Gabon : Oligui Nguema appelle à des consultations sur le retour à la peine de mort
Ce 8 janvier 2025, à l’occasion de la poursuite des cérémonies de vœux protocolaires, le président de la République, Brice Clotaire Oligui Nguema, s’est adressé à l’Administration publique, après avoir reçu le corps diplomatique puis les forces de défense et de sécurité la veille. Dans un discours dense de plus de trente minutes, le Chef de l’État a pris le temps de répondre aux différentes interventions, dont celle de Guy Bertrand Mapangou, président du Conseil économique, social, environnemental et culturel (CESEC), relative à la recrudescence des crimes de sang et à la question sensible du retour de la peine de mort.

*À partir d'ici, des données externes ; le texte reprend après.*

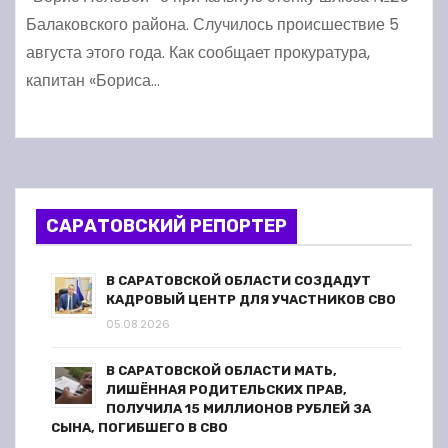
Балаковского района. Случилось происшествие 5
августа этого года. Как сообщает прокуратура,
капитан «Бориса…
САРАТОВСКИЙ РЕПОРТЕР
В САРАТОВСКОЙ ОБЛАСТИ СОЗДАДУТ
КАДРОВЫЙ ЦЕНТР ДЛЯ УЧАСТНИКОВ СВО
05.08.2026
В САРАТОВСКОЙ ОБЛАСТИ МАТЬ,
ЛИШЁННАЯ РОДИТЕЛЬСКИХ ПРАВ,
ПОЛУЧИЛА 15 МИЛЛИОНОВ РУБЛЕЙ ЗА
СЫНА, ПОГИБШЕГО В СВО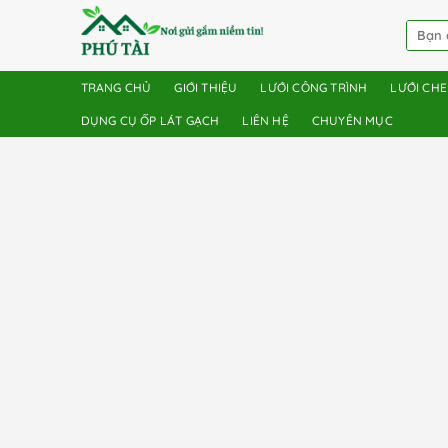
TRANG CHỦ
GIỚI THIỆU
LƯỚI CÔNG TRÌNH
LƯỚI CH
DỤNG CỤ ỐP LÁT GẠCH
LIÊN HỆ
CHUYÊN MỤC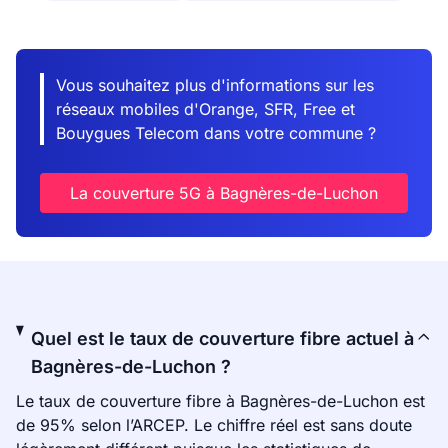
Vous souhaitez plus d'informations sur les
réseaux mobiles d'Orange, SFR, Free et
Bouygues Telecom dans votre commune ?
La couverture 5G à Bagnères-de-Luchon
Quel est le taux de couverture fibre actuel à
Bagnères-de-Luchon ?
Le taux de couverture fibre à Bagnères-de-Luchon est
de 95% selon l’ARCEP. Le chiffre réel est sans doute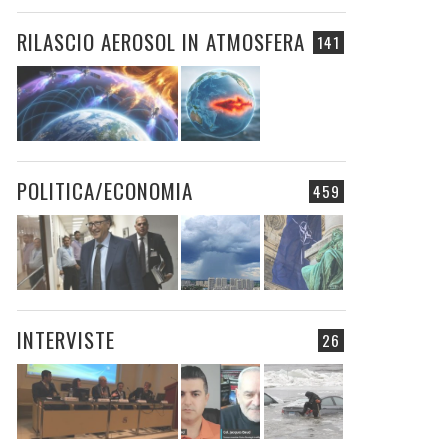
RILASCIO AEROSOL IN ATMOSFERA
141
POLITICA/ECONOMIA
459
INTERVISTE
26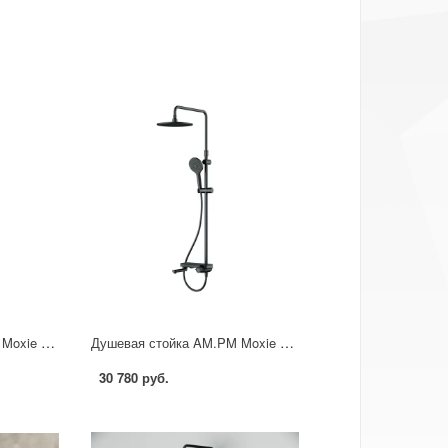
Душевая стойка AM.PM Moxie F079M522, с термостатом, 3 режима, цвет черный
Душевая стойка AM.PM Moxie со смесителем 3 режима цвет черный
30 780 руб.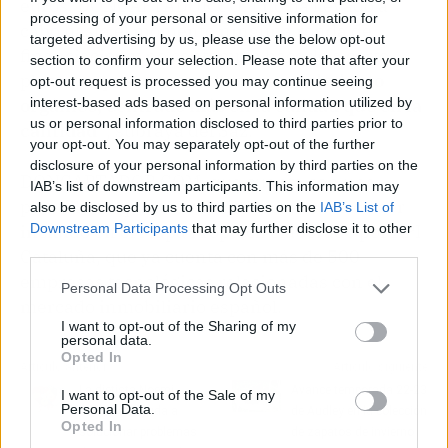
euros. DONCAPTADOR.COM no ha llevado a
processing of your personal or sensitive information for
cabo hasta el momento ninguna ronda de
targeted advertising by us, please use the below opt-out
financiación y no contempla hacerlo a corto
section to confirm your selection. Please note that after your
plazo, ya que se centra
“en un crecimiento
opt-out request is processed you may continue seeing
interest-based ads based on personal information utilized by
orgánico, centrado más en la calidad que en la
us or personal information disclosed to third parties prior to
cantidad”
, subraya del Saz.
your opt-out. You may separately opt-out of the further
disclosure of your personal information by third parties on the
DONCAPTADOR.COM, que cuenta con una
IAB’s list of downstream participants. This information may
plantilla de quince trabajadores, acaba de ser
also be disclosed by us to third parties on the
IAB’s List of
Downstream Participants
that may further disclose it to other
incluido en el Mapa Proptech elaborado por API
third parties.
Cataluña, que ya cuenta con más de 500
empresas tecnológicas relacionadas con el
Personal Data Processing Opt Outs
mercado inmobiliario español.
I want to opt-out of the Sharing of my
personal data.
Opted In
Artículo anterior
Artículo siguiente
La dietista Noemi
Avance temporada 22-23
I want to opt-out of the Sale of my
Personal Data.
González ayuda a
de Audley en la colección
Opted In
solucionar problemas
de zapatos de invierno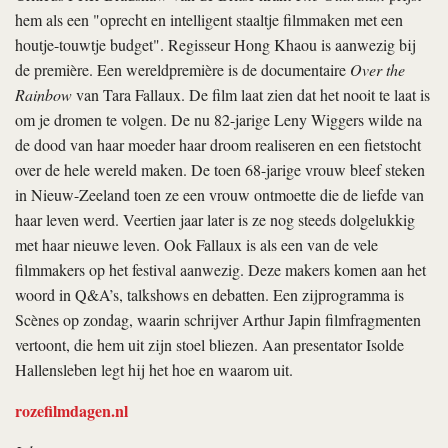
hem als een "oprecht en intelligent staaltje filmmaken met een
houtje-touwtje budget". Regisseur Hong Khaou is aanwezig bij
de première. Een wereldpremière is de documentaire
Over the
Rainbow
van Tara Fallaux. De film laat zien dat het nooit te laat is
om je dromen te volgen. De nu 82-jarige Leny Wiggers wilde na
de dood van haar moeder haar droom realiseren en een fietstocht
over de hele wereld maken. De toen 68-jarige vrouw bleef steken
in Nieuw-Zeeland toen ze een vrouw ontmoette die de liefde van
haar leven werd. Veertien jaar later is ze nog steeds dolgelukkig
met haar nieuwe leven. Ook Fallaux is als een van de vele
filmmakers op het festival aanwezig. Deze makers komen aan het
woord in Q&A’s, talkshows en debatten. Een zijprogramma is
Scènes op zondag, waarin schrijver Arthur Japin filmfragmenten
vertoont, die hem uit zijn stoel bliezen. Aan presentator Isolde
Hallensleben legt hij het hoe en waarom uit.
rozefilmdagen.nl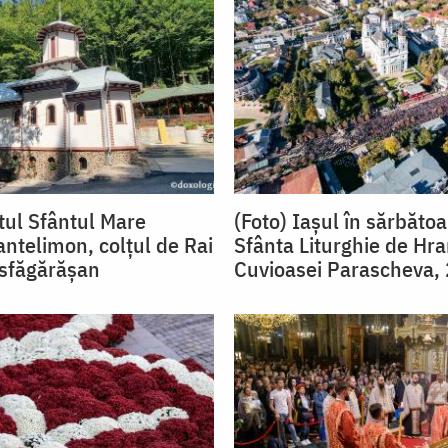
itul Sfântul Mare
(Foto) Iașul în sărbătoa
ntelimon, colțul de Rai
Sfânta Liturghie de Hr
sfăgărășan
Cuvioasei Parascheva,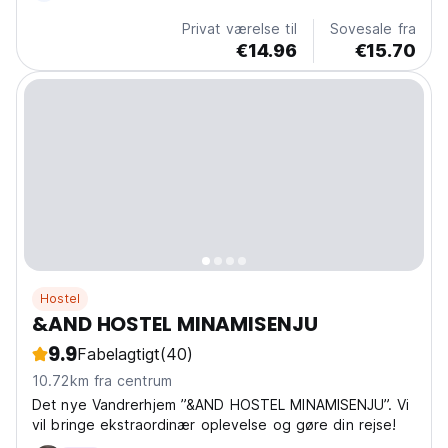
Privat værelse til
Sovesale fra
€14.96
€15.70
Hostel
&AND HOSTEL MINAMISENJU
9.9
Fabelagtigt
(40)
10.72km fra centrum
Det nye Vandrerhjem ”&AND HOSTEL MINAMISENJU”. Vi
vil bringe ekstraordinær oplevelse og gøre din rejse!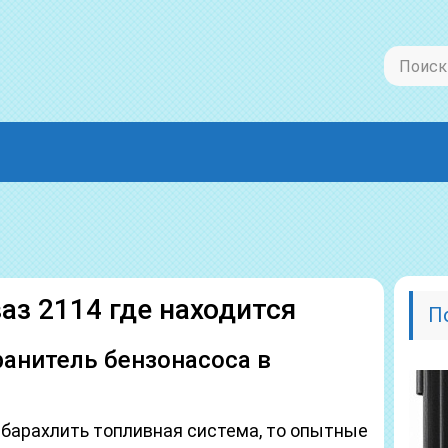
аз 2114 где находится
П
ранитель бензонасоса в
 барахлить топливная система, то опытные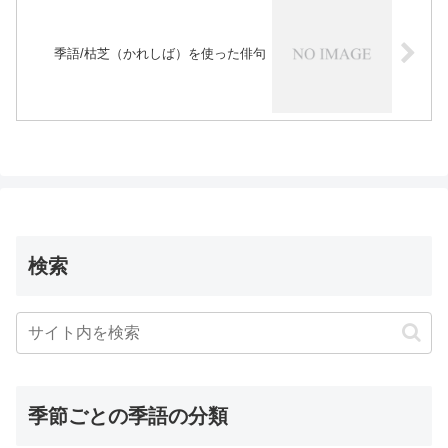
季語/枯芝（かれしば）を使った俳句
検索
季節ごとの季語の分類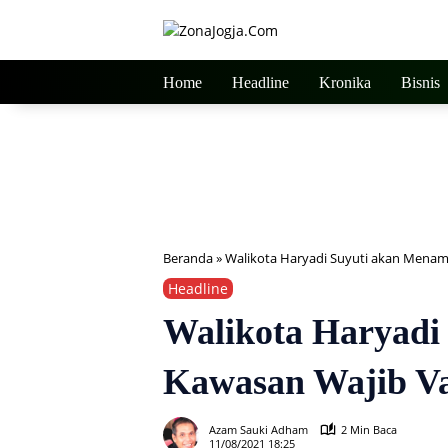
Langsung
ke
konten
Home
Headline
Kronika
Bisnis
Beranda
»
Walikota Haryadi Suyuti akan Mena
Headline
Walikota Haryadi
Kawasan Wajib V
Azam Sauki Adham
2 Min Baca
11/08/2021 18:25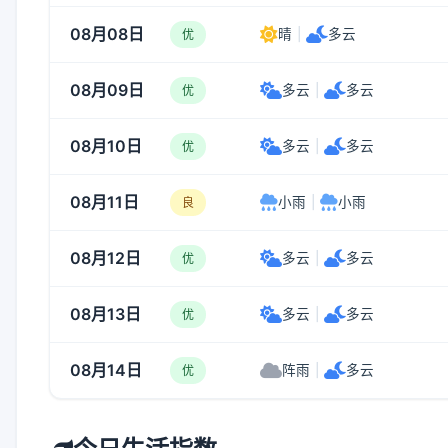
08月08日
晴
|
多云
优
08月09日
多云
|
多云
优
08月10日
多云
|
多云
优
08月11日
小雨
|
小雨
良
08月12日
多云
|
多云
优
08月13日
多云
|
多云
优
08月14日
阵雨
|
多云
优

Le président du CESEC avait, quelques minutes plus tôt, exprimé les attentes pressantes des populations, rappelant que « les attentes des Gabonais sont proportionnelles aux 94,85 % des suffrages exprimés en votre faveur le 12 avril 2025 ». Insistant sur la sécurité, Guy Bertrand Mapangou avait déclaré avec gravité « Oui ! la sécurité des gabonais, monsieur le Président », évoquant des appels populaires de plus en plus audibles « face à la recrudescence de l’affreuse gangrène des crimes crapuleux, face aux enlèvements et meurtres sauvages d’enfants ». Guy Bertrand Mapangou a ainsi sans équivoque suggéré la tenue d’un référendum en vue du rétablissement de la peine de mort.
Une consultation populaire pour trancher un débat sensible
Répondant à cette interpellation, Brice Clotaire Oligui Nguema a opté pour une posture d’ouverture, tout en renvoyant la décision au peuple « S’agissant des questions de sécurité intérieure, vous êtes revenu sur le traitement des auteurs des crimes de sang, en évoquant la question de la peine de mort », a-t-il rappelé avant d’affirmer « À mon avis, cette réflexion doit être portée par le peuple souverain qui m’a élu. Je vous instruis donc d’organiser une consultation populaire sur cette question ». Une déclaration qui marque un tournant, en plaçant le débat dans le champ de la souveraineté populaire.
Le Chef de l’État a toutefois tenu à dissiper toute ambiguïté sur la fermeté de l’action publique « Je réaffirme avec fermeté que l’État ne laissera pas impunis les auteurs de ces crimes et leurs commanditaires, quels qu’ils soient », a-t-il martelé, soulignant que la lutte contre l’impunité demeure une ligne rouge du nouveau cycle institutionnel. Cette position vise à rassurer une opinion profondément choquée par des faits divers récents, tout en évitant une décision unilatérale sur un sujet aux implications juridiques et internationales majeures. Brice Clotaire Oligui Nguema a également renouvelé son soutien au CESEC, reconnaissant les entraves qui ont freiné son action par le passé.